Fünfzig Jahre ist es her, als die außerirdischen Formics die Erde überfielen, und kurz vor ihrem entscheidenden Sieg, vom Manöver eines intuitiven Flotten-Kommandanten überrascht und ausgeschaltet wurden. Die Erde rechnet jederzeit mit einer erneuten Invasion der Insekten ähnlichen Spezies. Doch Handeln und Tun der Formics erfordern eine strategische Herangehensweise, die herkömmlich militärische Strategien außer Kraft setzen. Jugendliche sind daher gefragt. Ihre Intuition, ihre Auffassungsgabe, ihr rationales Verständnis sind dem geschulter Militaristen weit überlegen. Unter den rekrutierten Anwärtern, für die Führungspositionen der Truppen gegen eine erneute Invasion der Formics, ist Andrew Ender Wiggin. Ender ist ein schmächtiger, eigentlich blass wirkender Jugendlicher, der mit einem unberechenbaren Temperament und überraschenden Einfühlungsvermögen sein Umfeld erstaunt. Der für die Ausbildung zuständige Colonel Graff erkennt Enders schlummerndes Potential, und sieht mit dem Jungen bereits einen Sieg, für den es noch nicht einmal einen vorhersehbaren Kampf gibt.

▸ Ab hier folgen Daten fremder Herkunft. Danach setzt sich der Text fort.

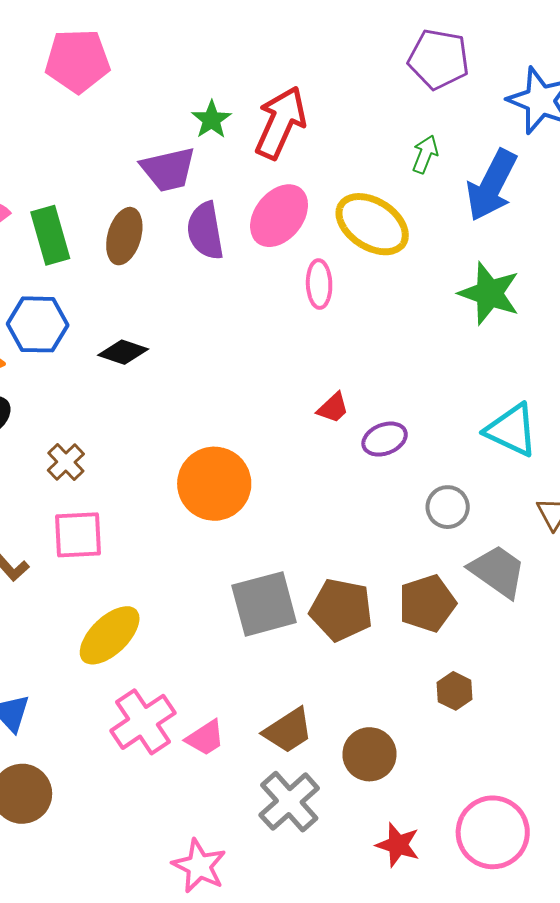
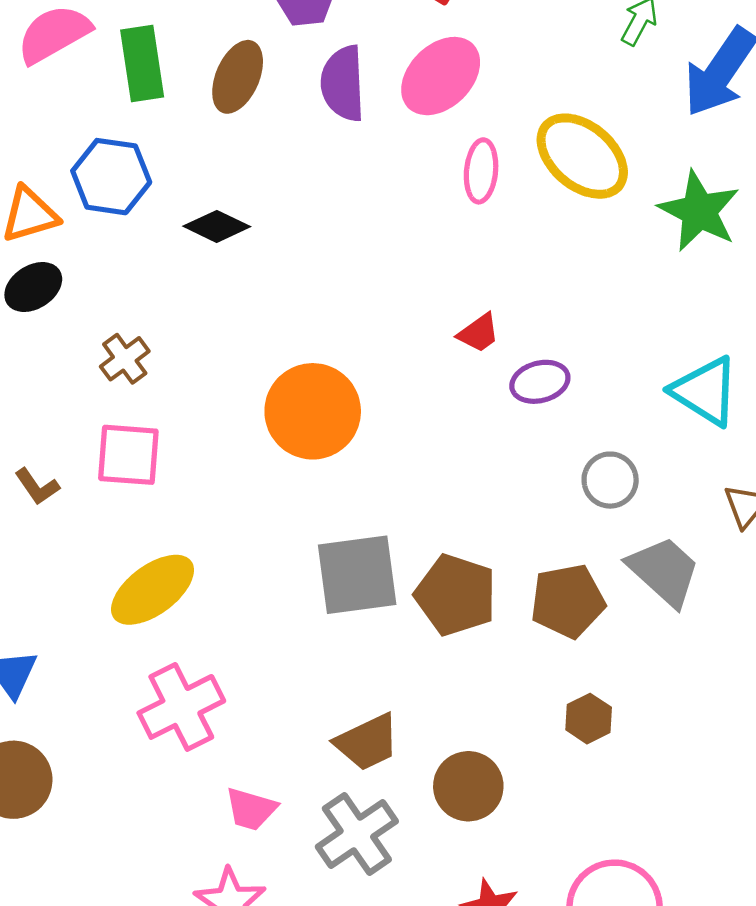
yellow ellipse: (372, 224) -> (582, 156), moved
pink trapezoid: (205, 738) -> (251, 809), moved, turned 42

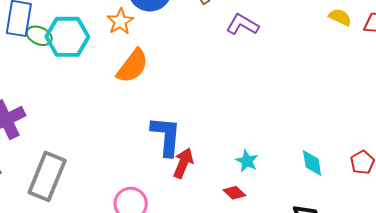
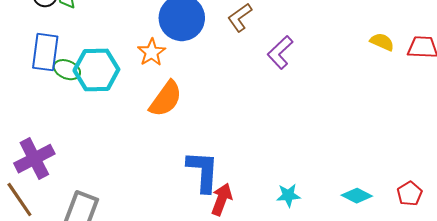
purple L-shape: (243, 25) -> (280, 52), turned -72
cyan star: (247, 161) -> (288, 195), turned -30
cyan diamond: (312, 163) -> (357, 196), turned -52

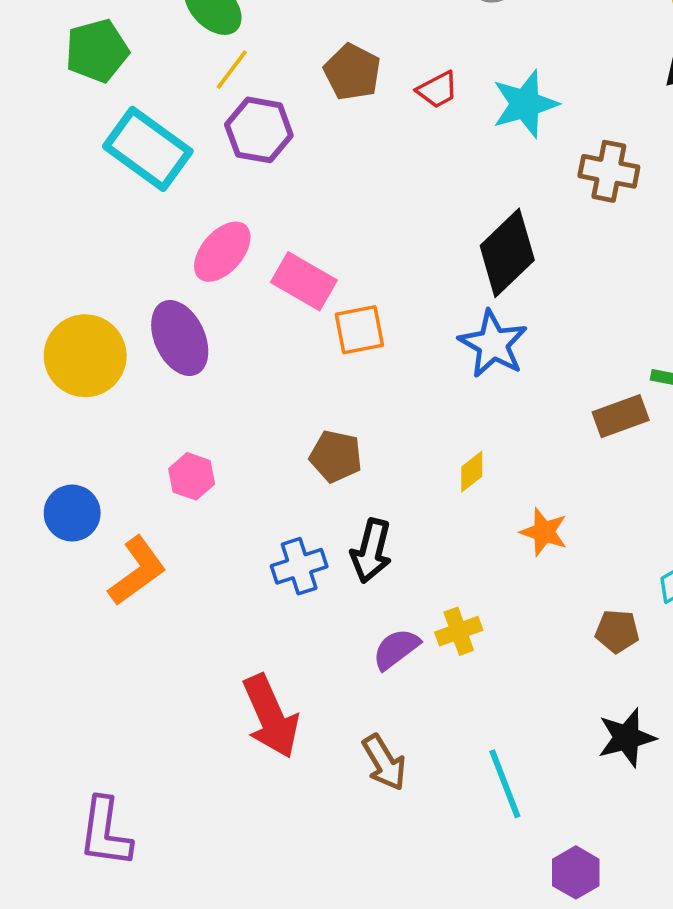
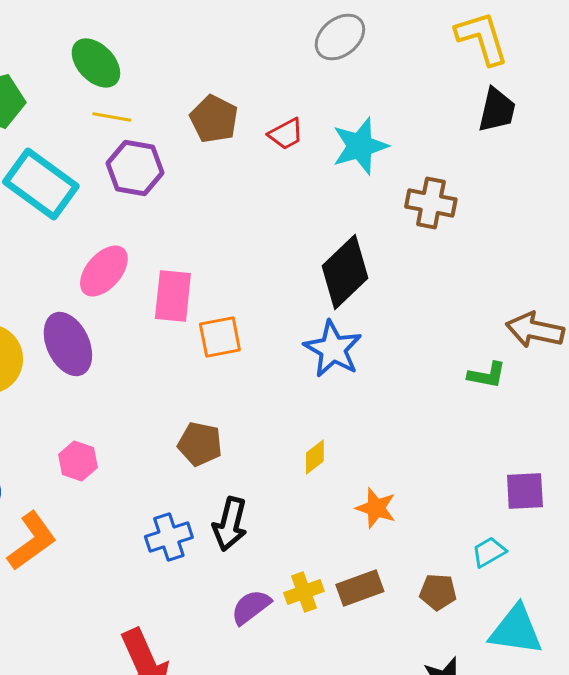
yellow line: (232, 70) -> (112, 117), turned 63
pink rectangle: (304, 281) -> (173, 296), turned 66
brown rectangle: (621, 416) -> (360, 588), moved

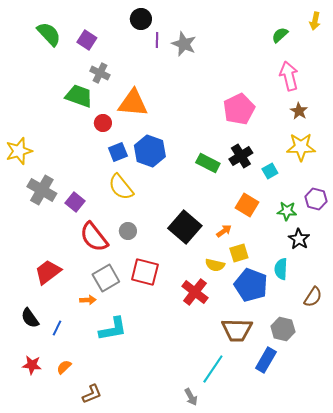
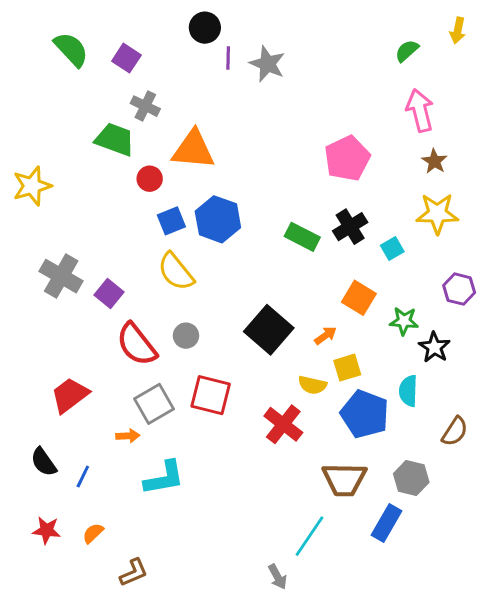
yellow star: (19, 151) -> (32, 186), moved
green star: (287, 211) -> (404, 321), moved

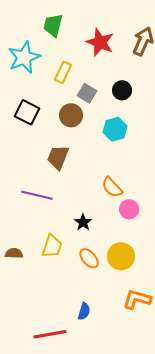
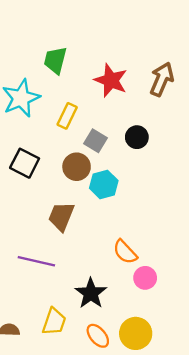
cyan hexagon: (115, 129) -> (104, 184), moved
black star: (83, 222) -> (91, 293), size x1.5

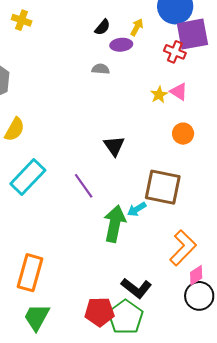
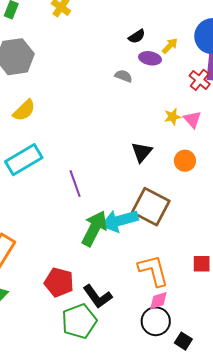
black triangle: (114, 146) -> (142, 152), moved
cyan arrow: (137, 209) -> (120, 221), size x1.8
orange L-shape: (183, 248) -> (153, 271), turned -75
red pentagon: (99, 312) -> (59, 282), moved

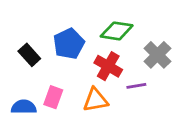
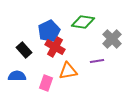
black rectangle: (29, 55) -> (24, 50), moved
red cross: (108, 66) -> (55, 47), moved
pink rectangle: (53, 97) -> (46, 83), moved

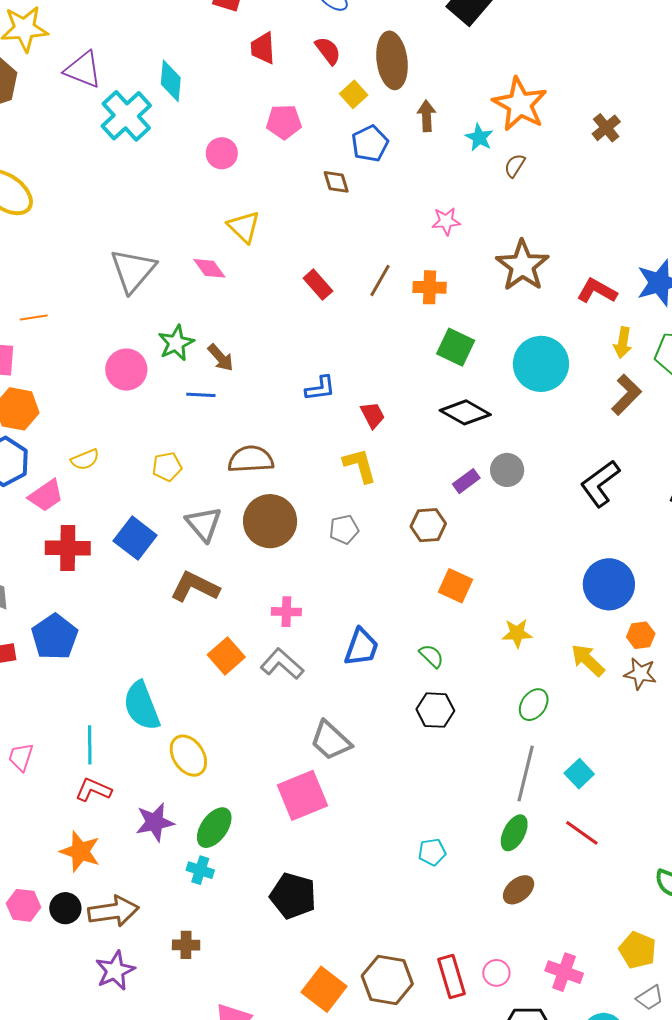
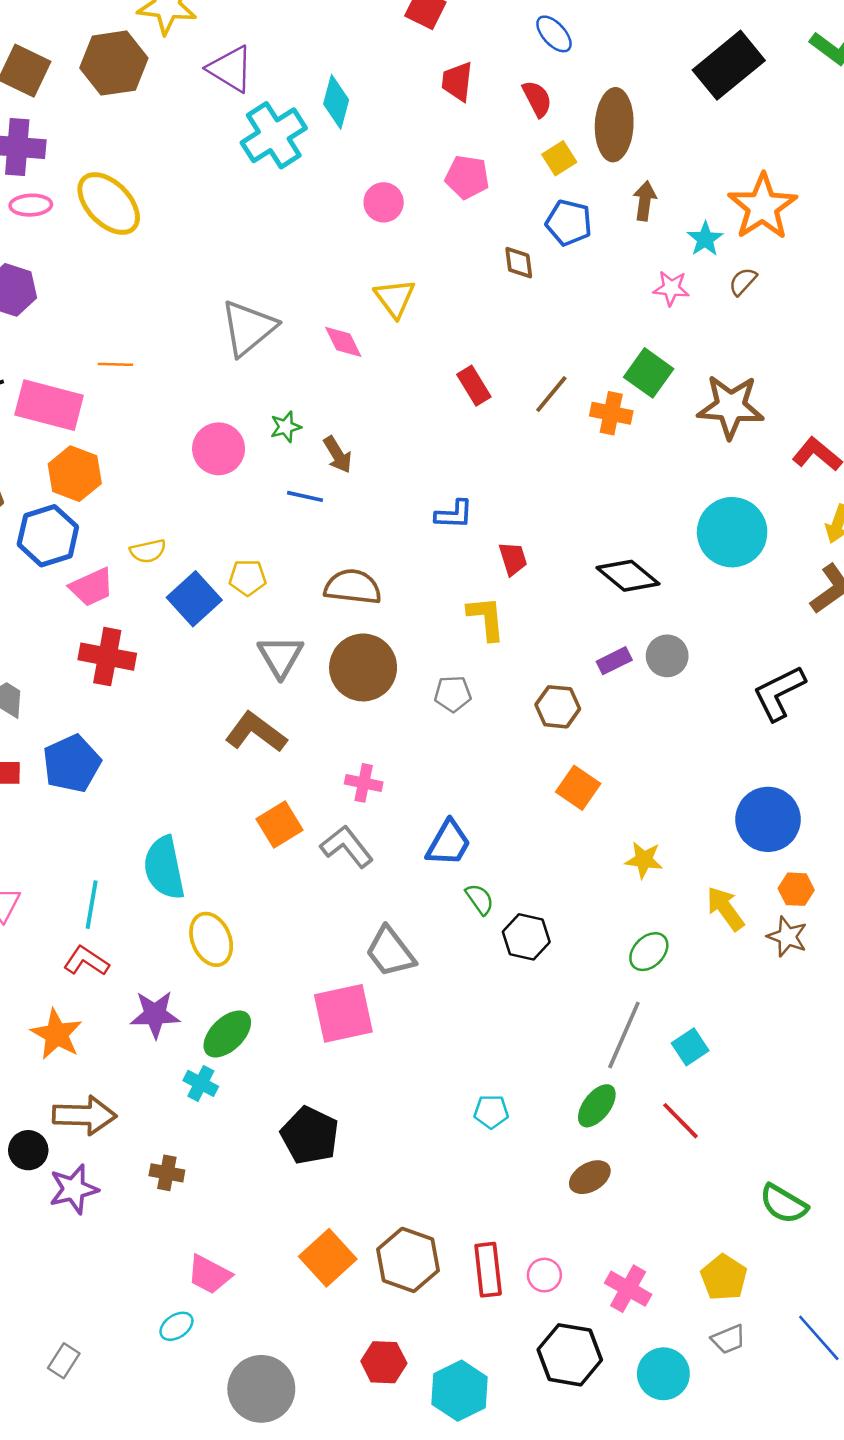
blue pentagon: (370, 144) -> (569, 223), turned 30
pink star: (446, 221) -> (671, 288), moved
brown star: (522, 266) -> (731, 407), turned 30
green star: (176, 343) -> (286, 427), size x0.7
green square: (456, 347) -> (649, 373), moved
blue square: (135, 538) -> (194, 599), moved
green semicircle: (431, 656) -> (480, 899), moved
black circle: (65, 908) -> (28, 1150), moved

Der Film schlingert stets gefährlich nah an der Grenze zum platten Hurra-Patriotismus entlang. Wie sich ganze Familien dem größeren Ganzen der militärischen Struktur unterwerfen, oder wie die Kadetten auf ihre Aufgabe vorbereitet werden. Doch klugerweise wurde Harrison Fords Charakter des ständig polemisierenden Colonel Graff, mit Viola Davies als Major Anderson eine Stimme der Vernunft gegenüber gestellt, die zumindest hinterfragt, ob man Kindern tatsächlich zumuten kann, was Graff von ihnen erwartet. Den beiden Kino-Schwergewichten steht eine exzellente Jungdarsteller-Riege gegenüber, die in Leistung und Präsenz kein bisschen nachsteht. Besonders Asa Butterfield als Andrew Ender Wiggin überrascht mit einer ungewöhnlichen Intensität, die gleichsamt seine innere Zerrissenheit, aber auch seinen Führungsanspruch auf die Leinwand transportiert. Es ist mit der gelungenste Aspekt in der Handlung, wie Graff immer wieder hinter Enders Rücken manipuliert und betrügt, der junge Offiziersanwärter aber von seiner Seite aus Graffs Machenschaften mit eigenen Tricks und Ränkespielen umgeht.
Das Spiel mit den Gewissen von unbedarften aber ehrgeizigen Jugendlichen wird am Ende aufgehen, und der Film bekommt eine nicht überraschende, doch eine Wendung, deren Möglichkeit man eigentlich schon aus den eigenen Gedanken gestrichen hat. Es steckt wirklich mehr in der Geschichte von ENDER’S GAME als nur lohnendes Effekte-Kino. Autor und Regisseur in Personalunion, Gavin Hood, zaubert jetzt nicht das herausragende Gedankenspiel großer Science-Fiction-Vorbilder auf die Leinwand. Aber er zeigt Tiefe und eine ausgewogene Balance zwischen Heldenfilm und Moralstudie. Darüber hinaus ist es ein in allen Bereichen auf dem modernsten Stand der Technik umgesetzter Film, der nahezu perfekt gestaltet wurde. Zugegeben, die Regeln der Trainingseinheiten sind nicht so ganz klar angekommen, doch die Bilder im schwerelosen Raum sind einfach das Highlight. Aus allem tun sich Sean Howards und Ben Procters Produktionsdesign und Christine Biesline Clarks Kostüme besonders hervor, die mit sehr eigenständigen Designs überzeugen, ohne zu dick aufzutragen oder etwas zu vernachlässigen. Die Zweckdienlichkeit von Ausstattung und Kostüm könnte man in dieser Beziehung dann sogar als realistisch bezeichnen.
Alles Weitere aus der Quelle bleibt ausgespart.